[Data for review — start]

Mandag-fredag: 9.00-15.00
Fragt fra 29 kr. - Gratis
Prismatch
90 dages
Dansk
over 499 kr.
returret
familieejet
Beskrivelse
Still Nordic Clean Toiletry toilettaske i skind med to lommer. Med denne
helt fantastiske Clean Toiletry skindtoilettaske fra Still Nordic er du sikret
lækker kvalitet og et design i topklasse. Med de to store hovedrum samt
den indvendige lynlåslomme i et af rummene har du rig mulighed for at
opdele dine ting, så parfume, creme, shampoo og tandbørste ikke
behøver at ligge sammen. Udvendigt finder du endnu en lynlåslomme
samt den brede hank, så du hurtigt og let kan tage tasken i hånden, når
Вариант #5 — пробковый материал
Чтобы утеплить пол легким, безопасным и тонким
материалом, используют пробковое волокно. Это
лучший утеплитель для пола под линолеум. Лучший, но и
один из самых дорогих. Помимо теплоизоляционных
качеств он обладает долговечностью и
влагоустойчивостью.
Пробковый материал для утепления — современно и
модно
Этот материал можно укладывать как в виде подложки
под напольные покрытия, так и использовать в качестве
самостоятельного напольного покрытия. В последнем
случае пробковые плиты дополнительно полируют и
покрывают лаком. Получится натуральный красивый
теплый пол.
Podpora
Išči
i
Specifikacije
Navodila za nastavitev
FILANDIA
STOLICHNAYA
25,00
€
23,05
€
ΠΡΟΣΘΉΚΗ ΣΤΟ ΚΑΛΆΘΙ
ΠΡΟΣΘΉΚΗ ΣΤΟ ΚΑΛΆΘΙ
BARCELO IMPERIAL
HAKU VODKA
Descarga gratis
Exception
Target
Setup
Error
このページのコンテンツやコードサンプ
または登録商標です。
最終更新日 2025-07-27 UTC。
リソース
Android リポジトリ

[Data for review — finish]

## Work order
Find the line with "behøver at ligge" in the entries above. Retype it and each line after it, exactly, through the line with "Этот материал можно", and stop there.

## Answer
behøver at ligge sammen. Udvendigt finder du endnu en lynlåslomme
samt den brede hank, så du hurtigt og let kan tage tasken i hånden, når
Вариант #5 — пробковый материал
Чтобы утеплить пол легким, безопасным и тонким
материалом, используют пробковое волокно. Это
лучший утеплитель для пола под линолеум. Лучший, но и
один из самых дорогих. Помимо теплоизоляционных
качеств он обладает долговечностью и
влагоустойчивостью.
Пробковый материал для утепления — современно и
модно
Этот материал можно укладывать как в виде подложки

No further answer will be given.